Stella était toute excitée au fur et à mesure de la presentation de son nouveau client. Les secteurs étaient vraiment divers et variés, ce qui représentait un véritable challenge pour elle. Ses précédentes missions à l’Ong étaient loin d’être aussi complexes et pratiquement sans aucune prise de risque. L’enrichissement y était beaucoup plus humain qu’autre chose. 

Tout en parlant, Roxanne maniait d’une main de maître le volant de sa Toyota Rav 4, évitant les taxis qui se garaient sans clignotant pour prendre des clients, s’arrêtant pour laisser les badauds traverser en dehors des clous, le tout dans un calme qui forçait l’admiration. Les quelques taxis qu’elle avait pris jusque là n’arrivaient pas à faire cent mètres sans invectiver quelqu’un à travers leurs vitres baissées. 

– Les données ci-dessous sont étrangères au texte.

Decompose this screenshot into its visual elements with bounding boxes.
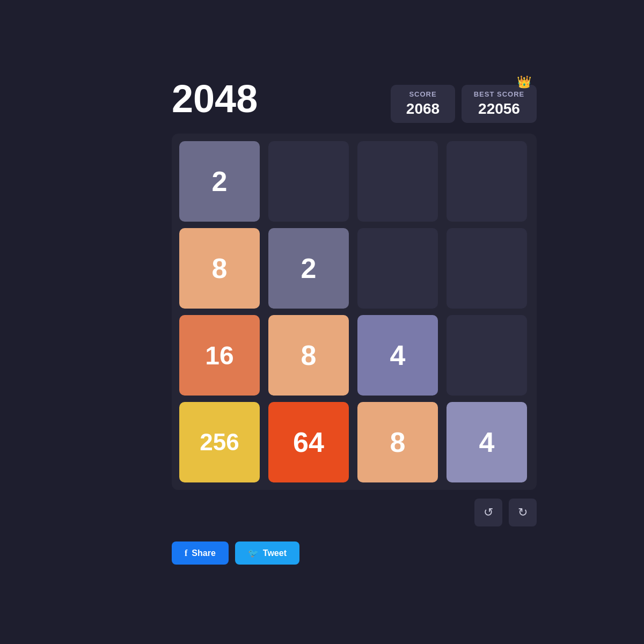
share-label: Share: [192, 548, 215, 558]
share-button[interactable]: f Share: [172, 541, 229, 565]
tile-3-0: 256: [179, 402, 260, 482]
tile-0-1: [268, 141, 349, 222]
tile-2-1: 8: [268, 315, 349, 396]
tweet-button[interactable]: 🐦 Tweet: [235, 541, 299, 565]
game-board: 28216842566484: [172, 134, 537, 490]
tile-3-3: 4: [447, 402, 527, 482]
tile-0-3: [447, 141, 527, 222]
best-score-value: 22056: [472, 100, 526, 118]
crown-icon: 👑: [517, 75, 531, 89]
social-buttons: f Share 🐦 Tweet: [172, 541, 299, 565]
tweet-label: Tweet: [263, 548, 287, 558]
controls: ↺ ↻: [172, 499, 537, 526]
tweet-icon: 🐦: [248, 548, 259, 558]
score-area: SCORE 2068 👑 BEST SCORE 22056: [391, 79, 537, 123]
score-value: 2068: [401, 100, 444, 118]
score-box: SCORE 2068: [391, 85, 455, 123]
share-icon: f: [185, 548, 187, 558]
tile-1-3: [447, 228, 527, 309]
tile-2-2: 4: [357, 315, 438, 396]
restart-button[interactable]: ↻: [509, 499, 537, 526]
tile-0-2: [357, 141, 438, 222]
game-container: 2048 SCORE 2068 👑 BEST SCORE 22056 28216…: [172, 79, 537, 565]
tile-2-0: 16: [179, 315, 260, 396]
game-title: 2048: [172, 79, 258, 118]
header: 2048 SCORE 2068 👑 BEST SCORE 22056: [172, 79, 537, 123]
tile-1-0: 8: [179, 228, 260, 309]
tile-3-1: 64: [268, 402, 349, 482]
tile-1-2: [357, 228, 438, 309]
best-score-label: BEST SCORE: [472, 90, 526, 98]
best-score-box: 👑 BEST SCORE 22056: [462, 85, 537, 123]
tile-0-0: 2: [179, 141, 260, 222]
tile-2-3: [447, 315, 527, 396]
tile-1-1: 2: [268, 228, 349, 309]
undo-button[interactable]: ↺: [474, 499, 502, 526]
score-label: SCORE: [401, 90, 444, 98]
tile-3-2: 8: [357, 402, 438, 482]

Quelques instants plus tard, Roxanne immobilisait son véhicule au quartier Ngousso, devant une grande clôture où était écrit en lettres dorées “Ngaleu Group”. Le gardien, la reconnaissant visiblement, la salua d’un signe de tête avant de lui ouvrir la barrière. 

La jeune femme poursuivit ses explications en manœuvrant pour se garer sur le parking :

— Ngaleu Group est géré par les enfants du fondateur depuis son décès. Ils sont trois.  C’est le fils, dernier enfant qui est PDG. C’est quelqu'un d’un peu spécial de prime abord. Il pourra même te sembler déluré, mais il ne faut pas se fier à ça. Il est extrêmement exigeant et rigoureux au travail. 

Stella hocha la tête avant d’ouvrir la portière.  Le bâtiment abritant le siège de l’entreprise était un immeuble de trois étages à la façade miroir un peu futuriste. Une grande sculpture de pierre,représentant le buste d’un homme et d’une femme face à face, se dressait à droite de l’entree principale. Elles traversèrent l’accueil où Roxanne n’eut pas non plus besoin de se présenter.

— Monsieur Ngaleu vous attend dans son bureau, dit l’assistante après les échanges de politesse d’usage. 

Elles se dirigèrent vers les escaliers aux murs d’un blanc immaculé pour se rendre au troisième et dernier étage. Roxanne frappa doucement à la porte. Une voix étouffée par l’épaisseur du bois de la porte, les invita à entrer. Sa patronne la dominant d’une bonne tête par sa grande taille accentuée par ses hauts talons, Stella ne vit pas tout de suite l’homme qu’elle devinait assis derrière son bureau. 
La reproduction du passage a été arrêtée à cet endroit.